(INPUT DATA)
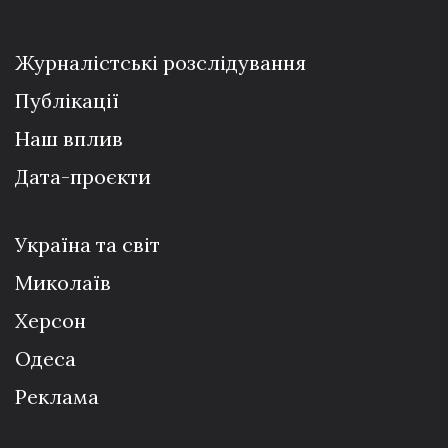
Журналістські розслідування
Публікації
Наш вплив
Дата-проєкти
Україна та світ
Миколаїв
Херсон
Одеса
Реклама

(EXERCISE INSTRUCTIONS) Exact copies of the entries above are needed, with every picture removed.

(YOUR SOLUTION)
Журналістські розслідування
Публікації
Наш вплив
Дата-проєкти
Україна та світ
Миколаїв
Херсон
Одеса
Реклама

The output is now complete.